-- Your assignment --
For each record that follows, give it back exactly, with no pictures included.

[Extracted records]

════════════════════

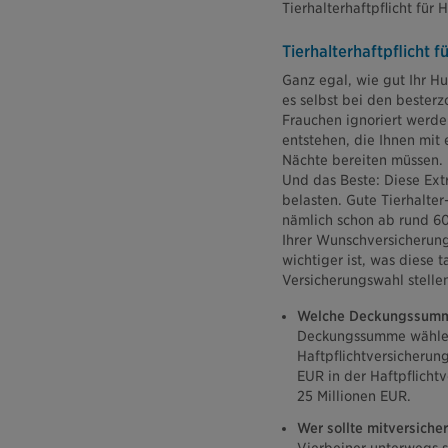
Tierhalterhaftpflicht für
Tierhalterhaftpflicht 
Ganz egal, wie gut Ihr Hu
es selbst bei den bester
Frauchen ignoriert werde
entstehen, die Ihnen mit 
Nächte bereiten müssen.
Und das Beste: Diese Ext
belasten. Gute Tierhalter
nämlich schon ab rund 60
Ihrer Wunschversicherung 
wichtiger ist, was diese t
Versicherungswahl stelle
Welche Deckungssumme
Deckungssumme wählen,
Haftpflichtversicherun
EUR in der Haftpflicht
25 Millionen EUR.
Wer sollte mitversicher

════════════════════

-- Exercise output --
Tierhalterhaftpflicht für
Tierhalterhaftpflicht 
Ganz egal, wie gut Ihr Hu
es selbst bei den bester
Frauchen ignoriert werde
entstehen, die Ihnen mit 
Nächte bereiten müssen.
Und das Beste: Diese Ext
belasten. Gute Tierhalter
nämlich schon ab rund 60
Ihrer Wunschversicherung 
wichtiger ist, was diese t
Versicherungswahl stelle
Welche Deckungssumme
Deckungssumme wählen,
Haftpflichtversicherun
EUR in der Haftpflicht
25 Millionen EUR.
Wer sollte mitversicher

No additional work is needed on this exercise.